P697 Human-leukocyte antigen type is associated with duration on infliximab therapy in patients with antibodies to infliximab
T. Billiet*1, T. Van Stappen2, N. Vande Casteele2, I. Cleynen1, V. Ballet3, K. Claes1, F. Princen4, S. Singh4, A. Gils2, M. Ferrante3, G. Van Assche3, S. Vermeire3
1Department of Clinical and Experimental Medicine, KU Leuven, Translational Research in GastroIntestinal Disorders, Leuven, Belgium, 2KU Leuven, Laboratory for Therapeutic and Diagnostic Antibodies, Leuven, Belgium, 3University Hospitals Leuven, Gastroenterology - Translational Research Center for Gastrointestinal Disorders (TARGID), Leuven, Belgium, 4Prometheus Laboratories, Department of Research and Development, San Diego, United States
The contribution of antibodies to infliximab (ATI) to loss of response (LOR) in patients with IBD is well established. It was also shown that ATI may be transient and that infliximab (IFX) discontinuation is not always necessary in this occasion. The variables that influence discontinuation of IFX in patients who have developed ATI are unknown. The HLA system, responsible for processing antigens, might play an important role.

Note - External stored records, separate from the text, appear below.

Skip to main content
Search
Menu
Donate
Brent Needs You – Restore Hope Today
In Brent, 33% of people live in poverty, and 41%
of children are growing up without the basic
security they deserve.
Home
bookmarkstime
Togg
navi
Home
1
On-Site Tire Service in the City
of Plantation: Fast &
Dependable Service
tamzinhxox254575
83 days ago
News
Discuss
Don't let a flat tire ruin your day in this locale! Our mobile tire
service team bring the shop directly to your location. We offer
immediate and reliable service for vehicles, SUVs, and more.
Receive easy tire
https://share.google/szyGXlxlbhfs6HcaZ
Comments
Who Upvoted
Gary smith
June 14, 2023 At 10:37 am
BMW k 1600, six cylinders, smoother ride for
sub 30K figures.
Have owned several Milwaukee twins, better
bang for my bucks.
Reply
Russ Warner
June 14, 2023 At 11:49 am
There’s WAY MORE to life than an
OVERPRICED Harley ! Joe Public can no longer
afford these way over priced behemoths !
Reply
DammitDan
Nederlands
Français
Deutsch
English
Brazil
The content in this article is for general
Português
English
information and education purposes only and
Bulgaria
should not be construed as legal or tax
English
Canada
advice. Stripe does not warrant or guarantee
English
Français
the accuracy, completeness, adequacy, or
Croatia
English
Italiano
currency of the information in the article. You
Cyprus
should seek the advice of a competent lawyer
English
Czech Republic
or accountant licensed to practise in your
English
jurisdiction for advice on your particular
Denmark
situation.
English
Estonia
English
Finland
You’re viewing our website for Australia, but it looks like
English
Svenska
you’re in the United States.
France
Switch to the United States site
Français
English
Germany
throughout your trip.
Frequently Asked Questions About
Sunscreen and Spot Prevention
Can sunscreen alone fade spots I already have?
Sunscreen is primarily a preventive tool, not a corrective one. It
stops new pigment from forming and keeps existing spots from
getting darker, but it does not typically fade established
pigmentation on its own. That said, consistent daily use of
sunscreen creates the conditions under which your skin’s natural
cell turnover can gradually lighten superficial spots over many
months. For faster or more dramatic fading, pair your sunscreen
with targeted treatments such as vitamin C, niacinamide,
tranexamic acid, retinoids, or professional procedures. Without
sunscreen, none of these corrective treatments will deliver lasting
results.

We hypothesized that HLA class II alleles influence the duration on IFX therapy in patients who develop ATI. We retrospectively identified 74 IBD (42 CD, 32 UC) patients who developed ATI during maintenance IFX. Of these, 61 (82%) discontinued IFX therapy because of LOR or side effects and 13 (18%) were still receiving IFX at the end of follow-up. All patients were anti-TNF naïve before start of IFX. A total of 1889 serial serum samples were measured for ATI with an improved bridging ELISA using monoclonal antibody MA-IFX10F9 as calibrator. For each patient, the highest ATI concentration measured, was used to create ATI quartiles. HLA-DRB1 was genotyped with sequence specific primers (Prometheus Laboratories Inc.). Patient and therapy variables (e.g. presence of IFX dose optimization, immunomodulator rescue), ATI quartiles and DRB1 alleles were included as possible confounders influencing total time on IFX using Cox proportional hazard regression.
The median time on IFX was 100 weeks (IQR 52 - 217) and did not differ significantly depending on ATI quartile (P=0.19, Kruskal-Wallis test). However, patients from quartile 4 showed a significant shorter time on IFX (median 72 weeks) compared to the other quartiles combined (median 111 weeks, P=0.049). We observed clear differences in time on IFX depending on the DRB1 allele with medians ranging from 43 weeks for DRB1*13 to 169 weeks for DRB1*15 (P=0.019, Log-rank test (Figure 1)).
“Figure 1: Survival analysis for the different DRB1 alleles (only those with a frequency > 5%, heterozygous allele carriers were counted twice, homozygous only once) and total time on IFX”
Cox proportional hazard regression identified albumin at start of IFX, ATI in quartile 4, presence of DRB1*11 and presence of DRB1*15 as independent predictors (P<0.05) of total time on IFX with hazard ratios (95% CI) of 0.34 (0.19–0.59), 3.3 (1.6–6.9), 0.45 (0.23–0.9) and 0.35 (0.16–0.77) respectively.
In patients who develop ATI, besides the magnitude of the titer, a higher concentration of albumin at start and the HLA-DRB1 genotype prolong the time patients will remain on IFX. The concomitant use of immunomodulators did not affect time on IFX in this study. These results clearly warrant further investigation in prospectively designed studies.